Heather Riviere, a neophyte in the mobile food vendor industry, rolled out her business May 10. It is a gourmet crepe cafe on wheels, named Coeur de Breizh.

Riviere sees the possibility of an ordinance regulating businesses like hers as a positive, as evidence that the city is embracing the burgeoning industry.

She said she would like to see the city dedicate space to the mobile food vendors, in a location where they wouldn't threaten any existing restaurants.

"I know there will be a financial requirement attached to it (a new ordinance.) I just hope that whatever they do, that it doesn't discourage others from starting food truck businesses in Coeur d'Alene," Riviere said.

Mobile food merchants like Riviere are required in Kootenai County to hold mobile food service licenses issued by the Panhandle Health District. They are subject to inspections, the same way restaurants and other food service establishments are in the county. A full list of restaurant inspection results, including those from mobile food businesses, can be found on the health district website:

"We have had several inspections since we opened," Riviere said.

Kathleen Brinson, owner of Arctic Kat - a mobile espresso and ice cream business which operates in Coeur d'Alene - said she doesn't want to see a lot of new regulations and fees applied to local, mobile food vendors.

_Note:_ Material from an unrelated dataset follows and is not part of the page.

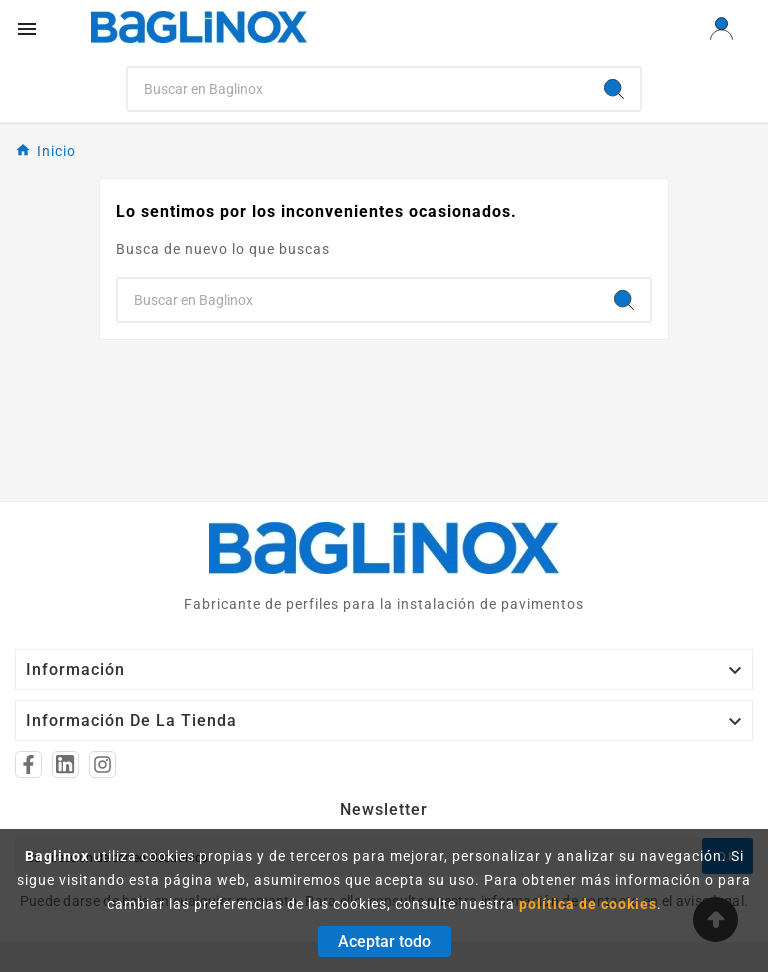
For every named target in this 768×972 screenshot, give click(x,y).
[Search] (358, 89)
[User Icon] (721, 28)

Brinson said the city of Coeur d'Alene's existing ordinance for businesses operating on city streets and public property is enough. Brinson pays the city a monthly fee of $50 in the summer, and $25 during the winter, to be able to sell her products on Coeur d'Alene's streets.

"What it has done is, it has prevented the people from Spokane from coming over here and doing business in Coeur d'Alene," Brinson said. "We have to deal with them in Hayden, Rathdrum and Post Falls, though."

Brinson said she thinks the $50/$25 policy should simply be expanded to include trucks on private property.

Another reason to consider beefing up the city's mobile vendor ordinance: the town's brick-and-mortar restaurants don't look favorably on competing with food trucks.

Deputy City Clerk Kathy Lewis said the city hears about it often from restaurant owners who complain about having to pay more money to do business in the city than their mobile peers. The permanent restaurants are required to provide restroom facilities and be fully accessible to people with disabilities, she said.

"They pay sewer cap fees if they have outdoor seating," Lewis said. "Now a lot of the trucks are putting out chairs and tables."

Gookin said the non-mobile restaurants also pay property taxes, and adhere to other city ordinances.

"Then there's a guy across the street selling hot dogs out of a truck," he said. "I want to see us level that playing field and add some public safety elements."

Heather Riviere, who owns Coeur de Breizh, sees the possibility of an ordinance regulating businesses like hers as a positive, as evidence that the city is embracing the burgeoning industry.